#### WHAT YOU WILL DO
What is needed is an exact transcription of the line containing "Identify the location of Фильтры" and every line after it through the end of the entries below, with no pictures.

=== MATERIAL PROVIDED ===

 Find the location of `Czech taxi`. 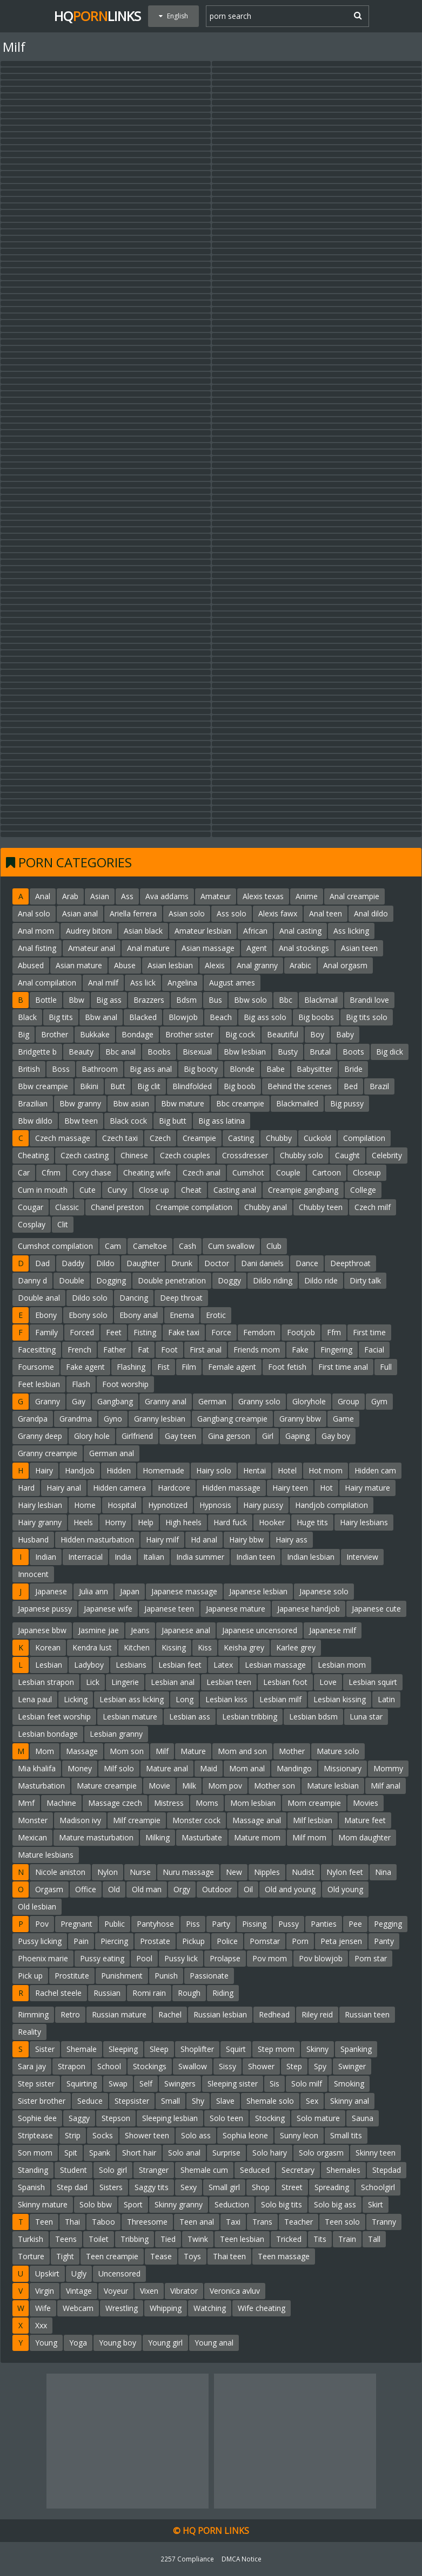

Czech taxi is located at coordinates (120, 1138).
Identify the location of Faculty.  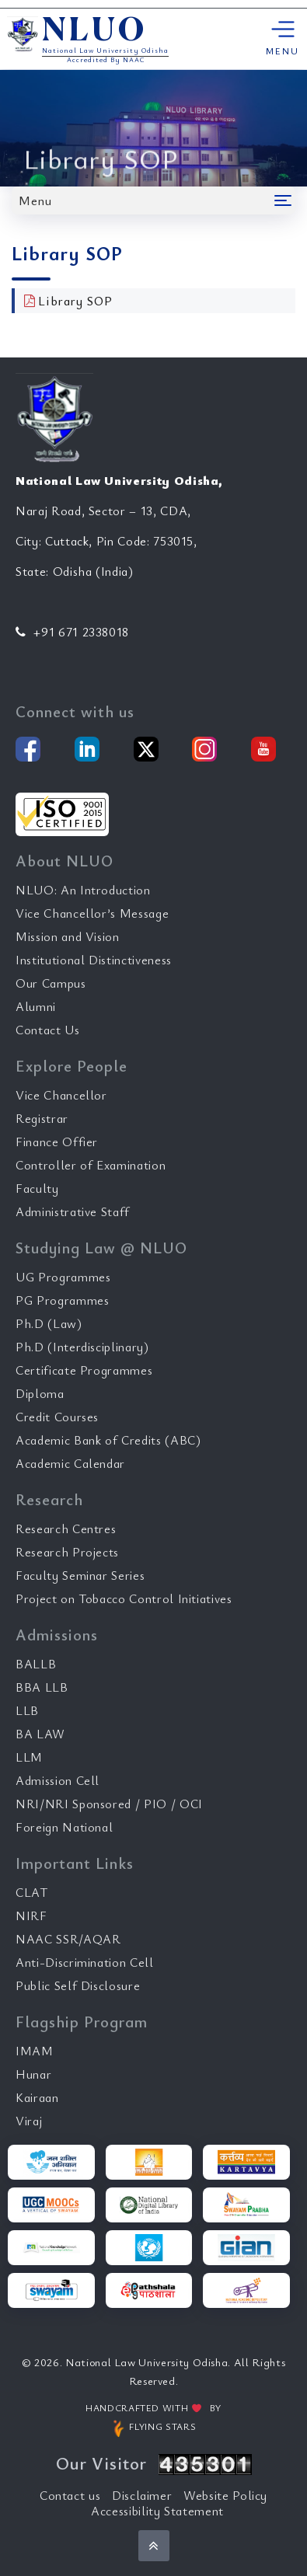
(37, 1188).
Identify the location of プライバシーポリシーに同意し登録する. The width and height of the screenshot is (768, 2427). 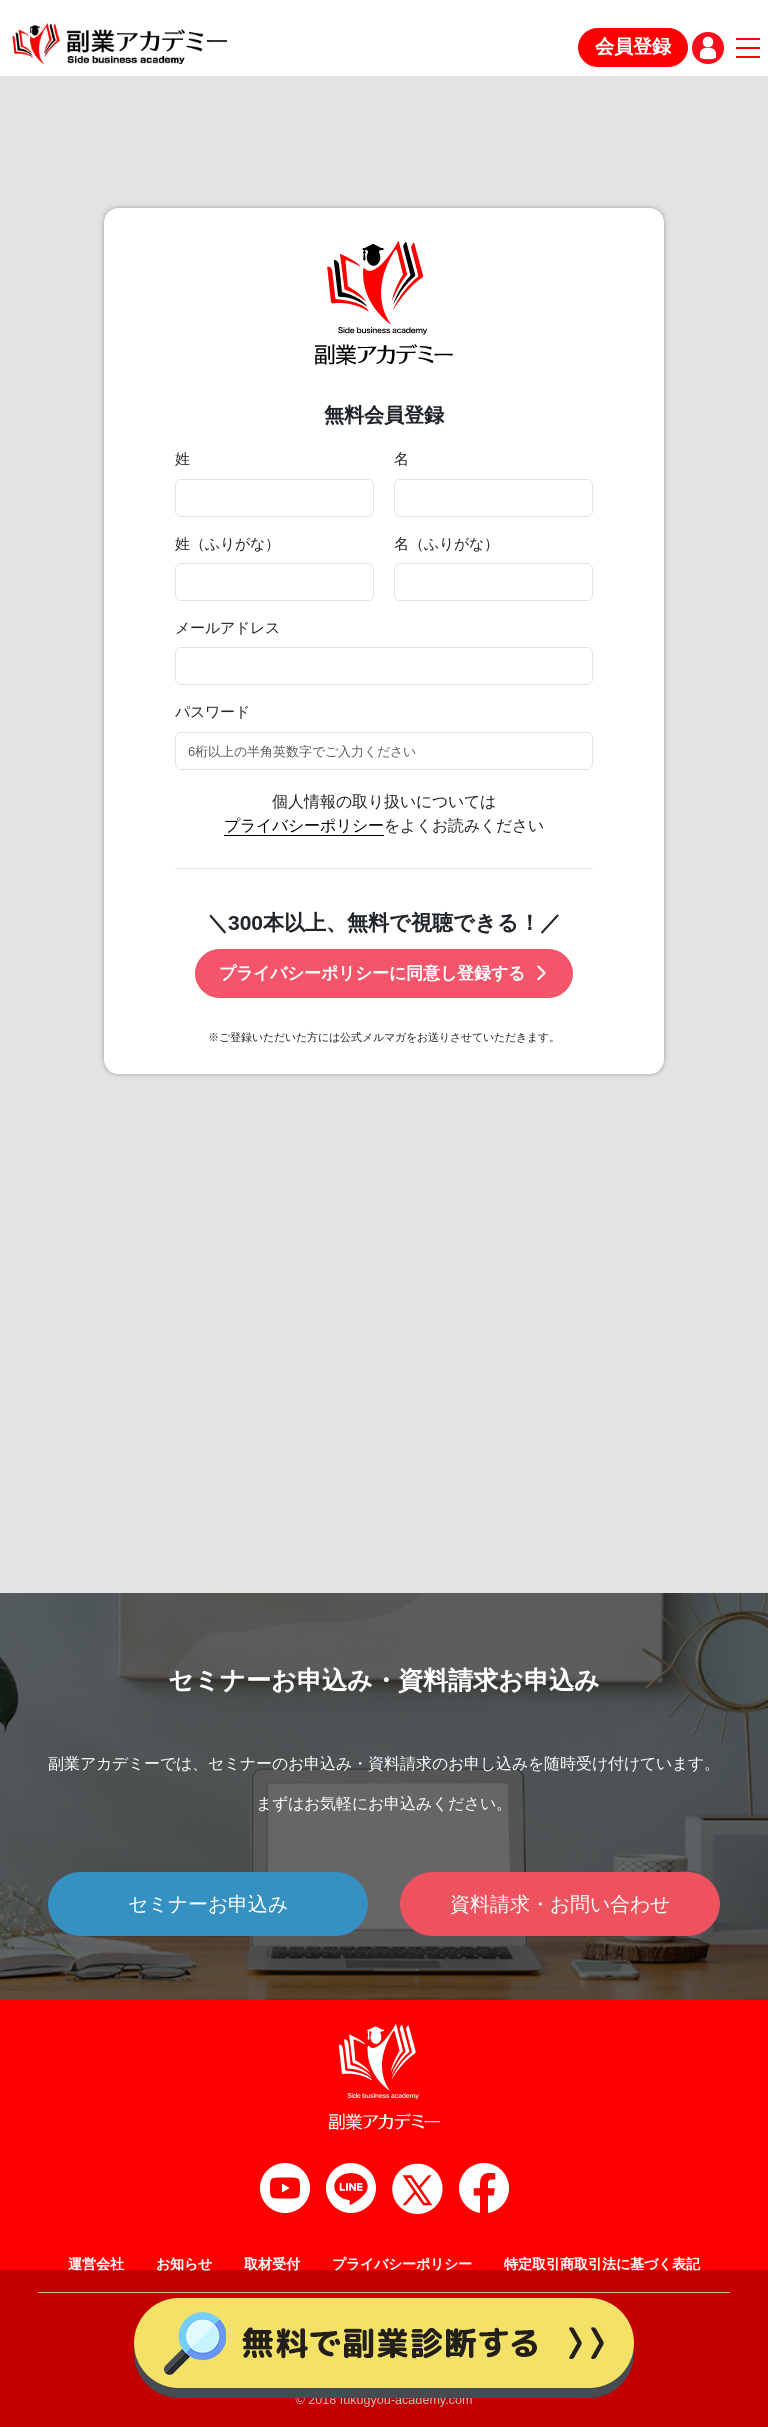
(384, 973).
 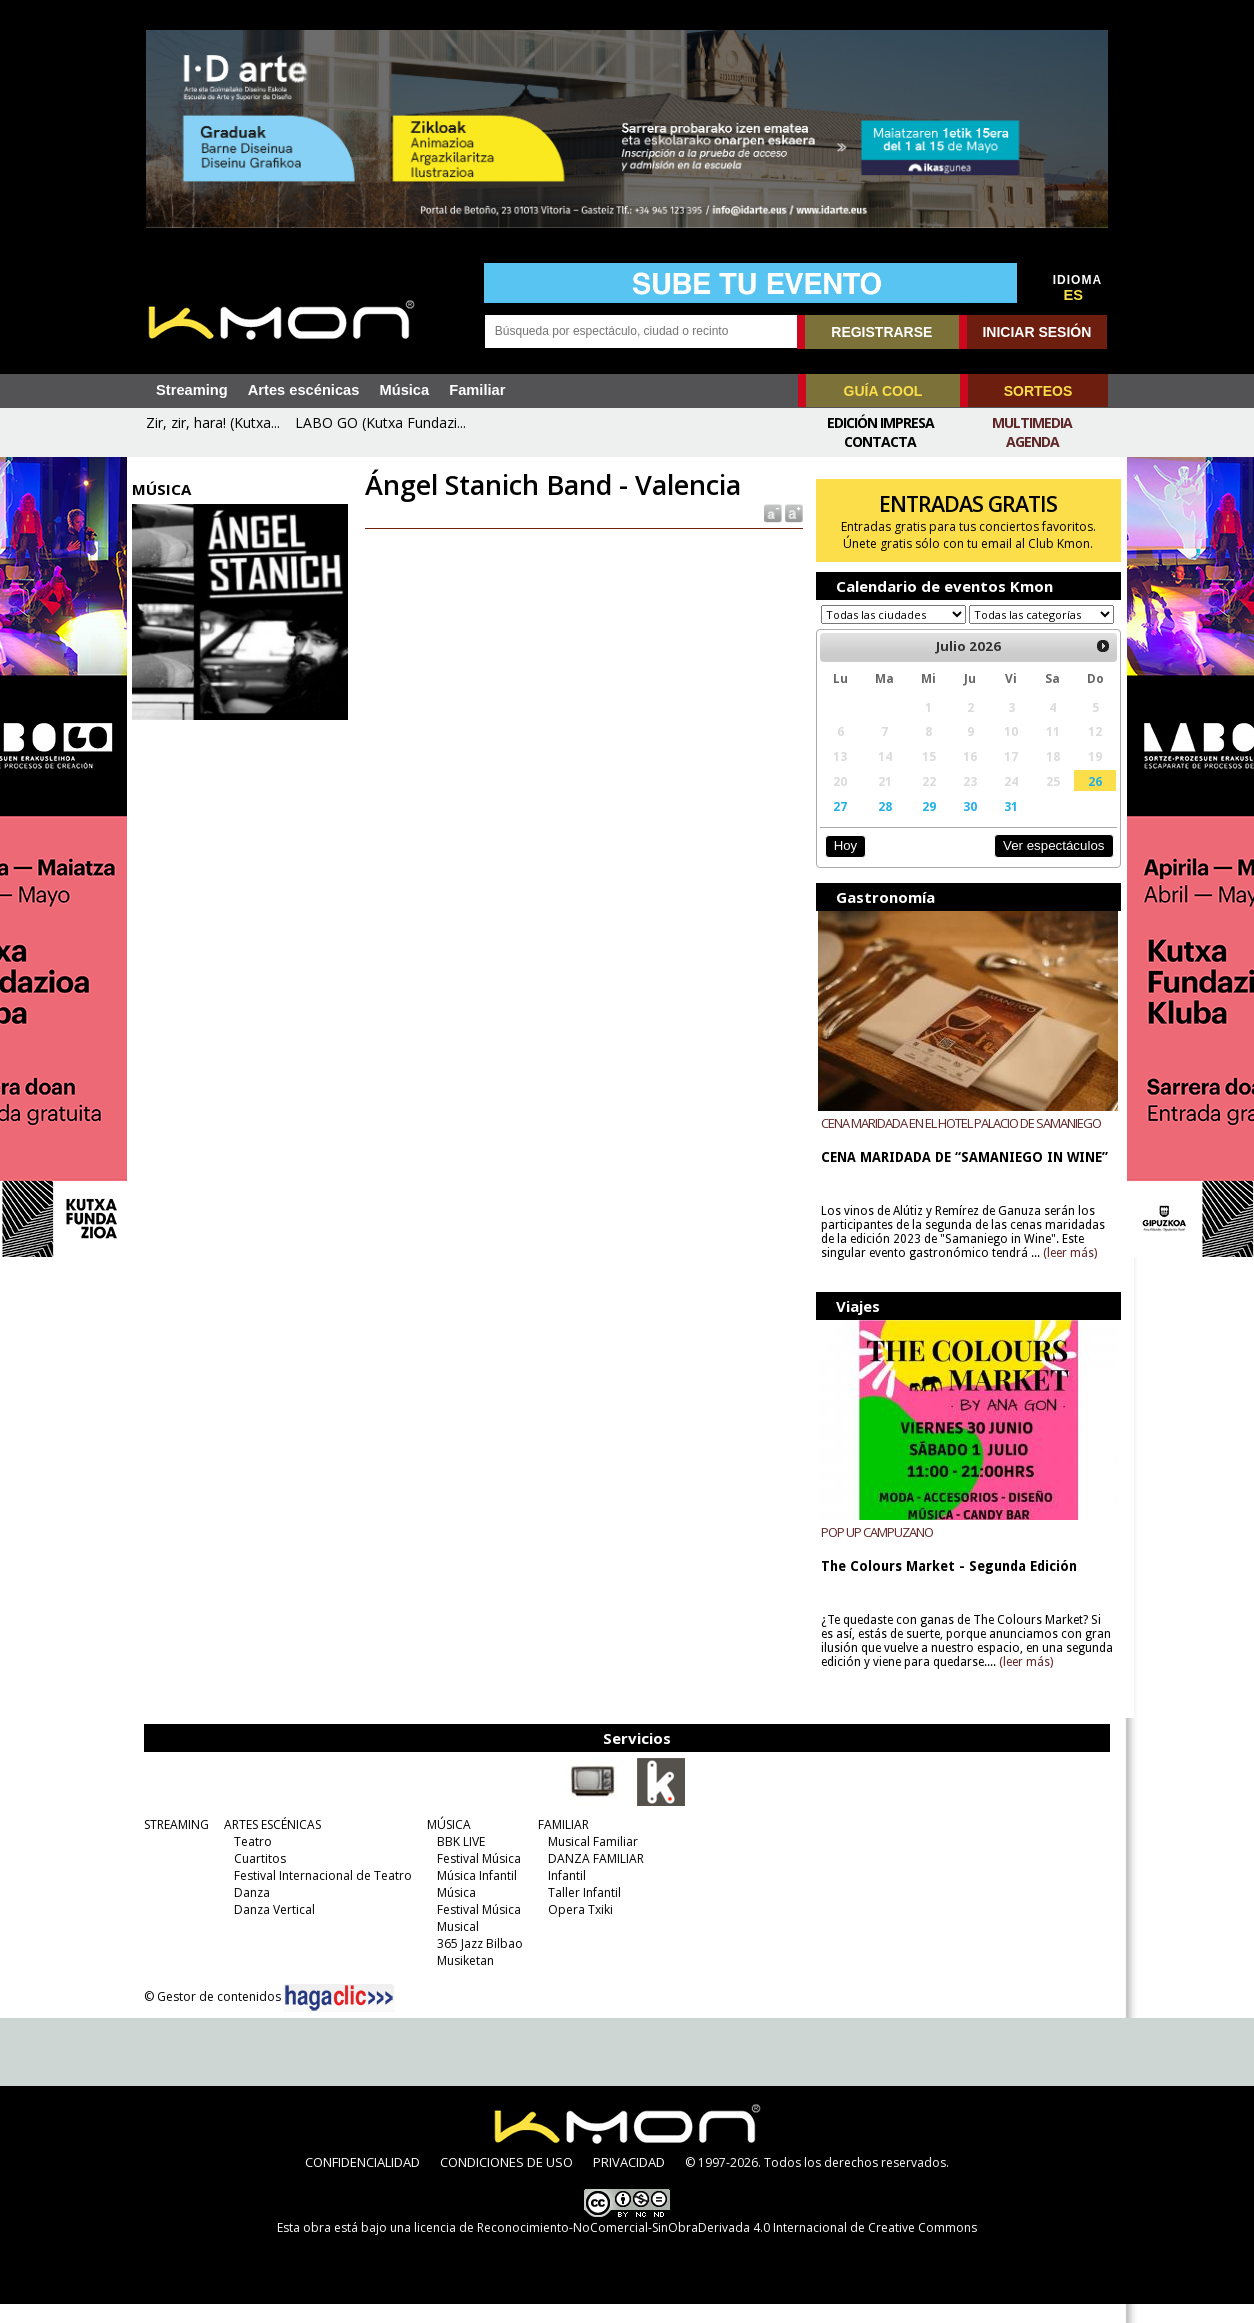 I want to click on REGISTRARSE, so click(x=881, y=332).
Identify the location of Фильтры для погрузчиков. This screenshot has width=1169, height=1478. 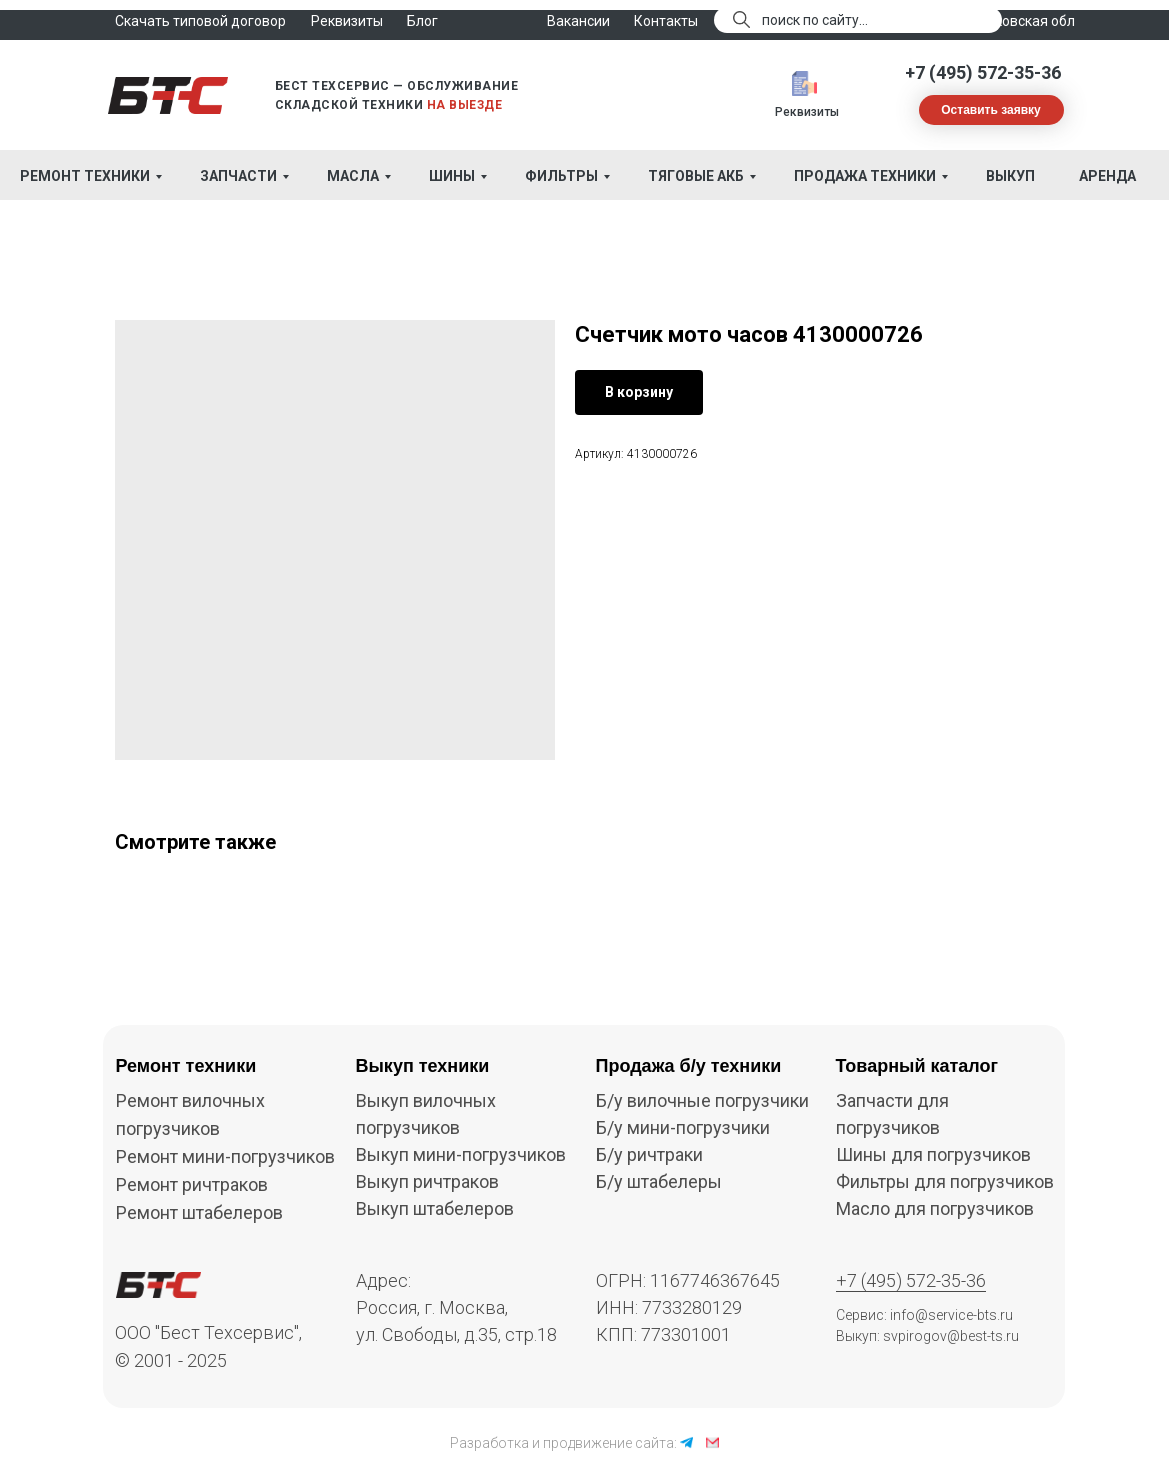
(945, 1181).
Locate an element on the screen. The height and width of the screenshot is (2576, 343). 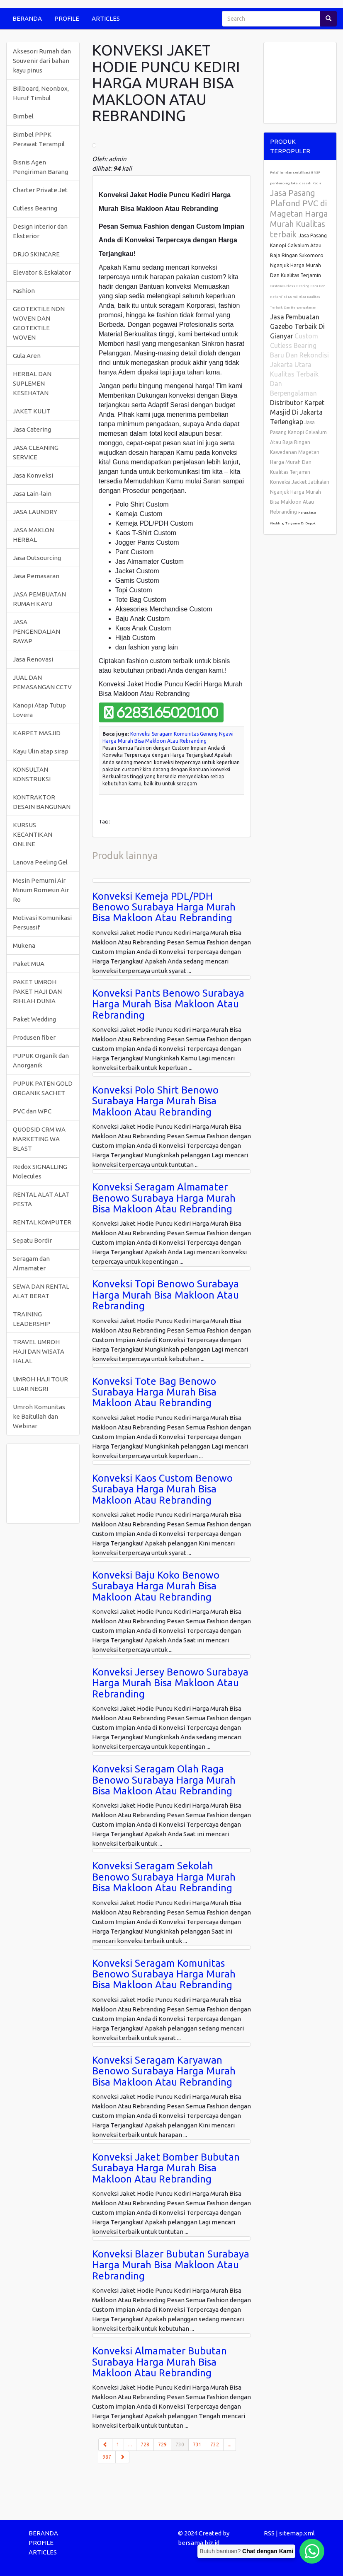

===

#### SOLUTION FOR THIS EXERCISE
Identify the location of Фильтры для погрузчиков. This screenshot has width=1169, height=1478. 
(945, 1181).
Locate an element on the screen. The height and width of the screenshot is (2576, 343). 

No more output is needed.